[[ SOURCE MATERIAL, beginning ]]

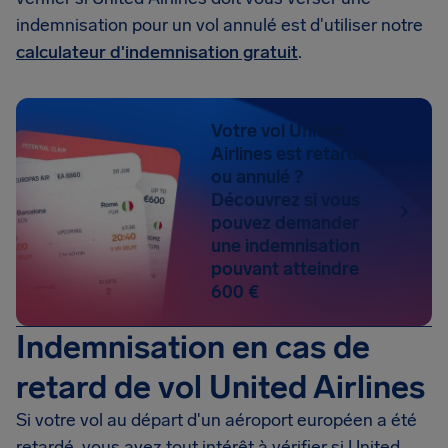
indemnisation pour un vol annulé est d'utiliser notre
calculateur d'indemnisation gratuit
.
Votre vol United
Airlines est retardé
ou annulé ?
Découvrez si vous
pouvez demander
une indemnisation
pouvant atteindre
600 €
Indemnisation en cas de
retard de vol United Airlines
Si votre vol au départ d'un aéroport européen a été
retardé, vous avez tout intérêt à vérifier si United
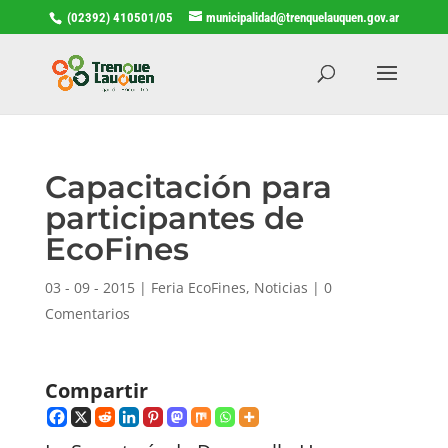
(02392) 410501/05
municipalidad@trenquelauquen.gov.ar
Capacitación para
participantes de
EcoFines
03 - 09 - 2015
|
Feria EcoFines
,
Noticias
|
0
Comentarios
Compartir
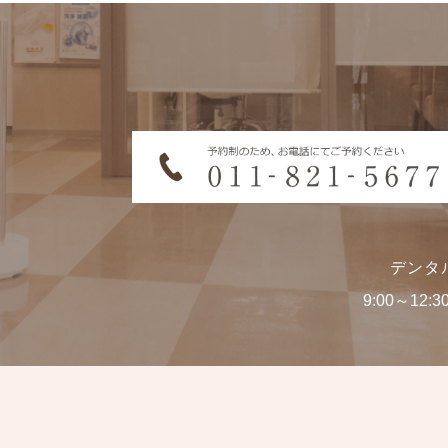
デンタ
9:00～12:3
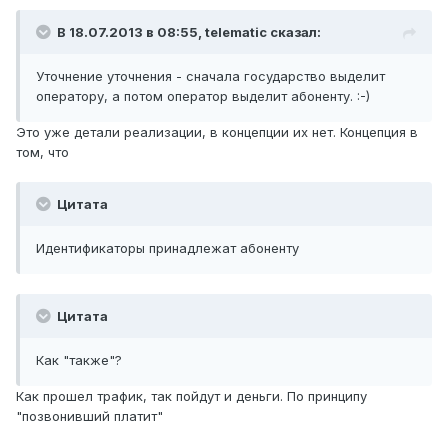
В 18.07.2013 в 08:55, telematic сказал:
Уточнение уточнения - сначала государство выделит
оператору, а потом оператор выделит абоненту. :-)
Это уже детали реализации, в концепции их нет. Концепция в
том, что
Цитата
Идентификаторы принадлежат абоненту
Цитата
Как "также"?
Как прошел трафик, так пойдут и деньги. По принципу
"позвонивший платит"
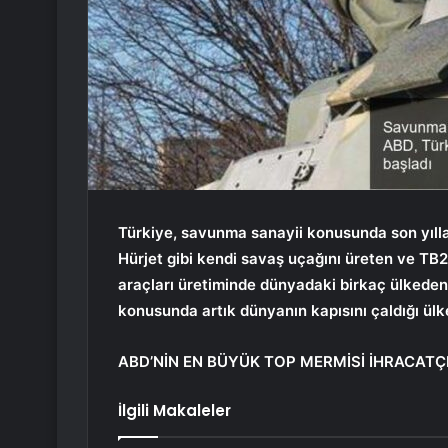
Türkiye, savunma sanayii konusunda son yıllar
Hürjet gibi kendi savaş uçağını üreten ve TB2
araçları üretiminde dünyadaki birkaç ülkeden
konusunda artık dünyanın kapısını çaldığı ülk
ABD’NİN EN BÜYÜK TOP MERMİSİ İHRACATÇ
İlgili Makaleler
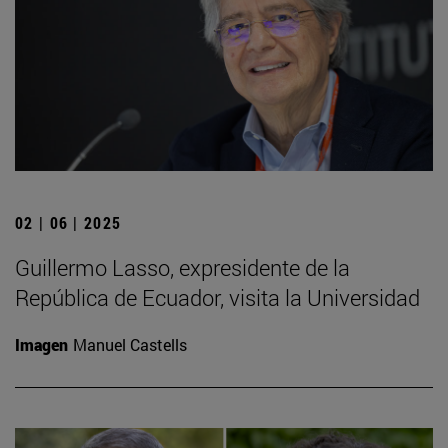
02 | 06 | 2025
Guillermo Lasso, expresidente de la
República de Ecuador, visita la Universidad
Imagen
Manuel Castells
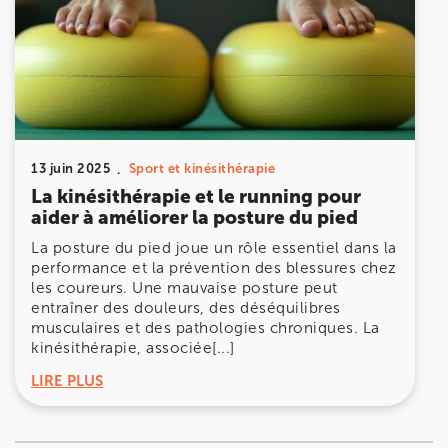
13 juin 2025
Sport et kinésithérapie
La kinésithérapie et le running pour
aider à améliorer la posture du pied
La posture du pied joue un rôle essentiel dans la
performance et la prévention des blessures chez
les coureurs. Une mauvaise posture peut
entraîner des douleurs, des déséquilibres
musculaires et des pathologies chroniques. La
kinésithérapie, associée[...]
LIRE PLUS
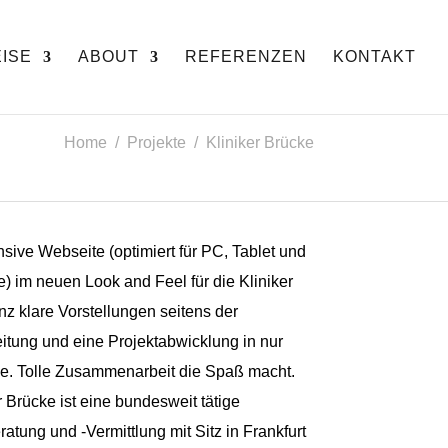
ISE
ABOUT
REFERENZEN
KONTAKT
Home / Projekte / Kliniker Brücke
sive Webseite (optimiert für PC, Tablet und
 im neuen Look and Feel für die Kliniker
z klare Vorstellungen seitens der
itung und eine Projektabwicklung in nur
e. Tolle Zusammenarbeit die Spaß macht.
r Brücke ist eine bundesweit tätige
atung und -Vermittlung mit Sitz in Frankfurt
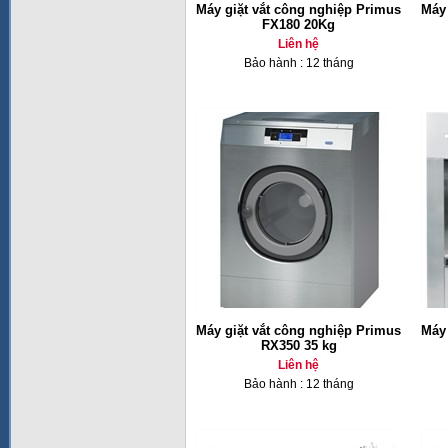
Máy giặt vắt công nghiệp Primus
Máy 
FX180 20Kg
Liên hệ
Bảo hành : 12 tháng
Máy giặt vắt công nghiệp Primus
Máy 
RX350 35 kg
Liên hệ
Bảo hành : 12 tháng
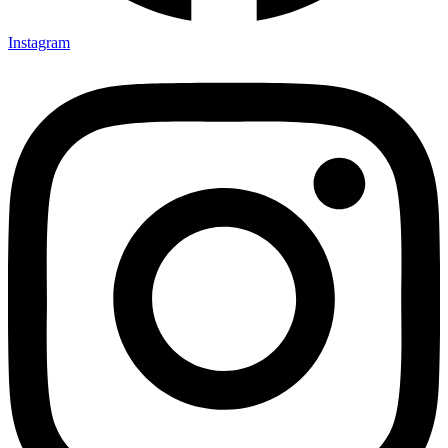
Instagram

[[ SOURCE MATERIAL, end ]]

■ ACTIVITY:
The last line of the entries marks the end, and the line with "Home / Projekte / Kliniker Brücke" marks the start. Output exactly those two lines and every line between them, nothing else, with the pictures left out.

■ TASK RESULT:
Home / Projekte / Kliniker Brücke
sive Webseite (optimiert für PC, Tablet und
 im neuen Look and Feel für die Kliniker
z klare Vorstellungen seitens der
itung und eine Projektabwicklung in nur
e. Tolle Zusammenarbeit die Spaß macht.
r Brücke ist eine bundesweit tätige
atung und -Vermittlung mit Sitz in Frankfurt
Máy giặt vắt công nghiệp Primus
Máy 
FX180 20Kg
Liên hệ
Bảo hành : 12 tháng
Máy giặt vắt công nghiệp Primus
Máy 
RX350 35 kg
Liên hệ
Bảo hành : 12 tháng
Instagram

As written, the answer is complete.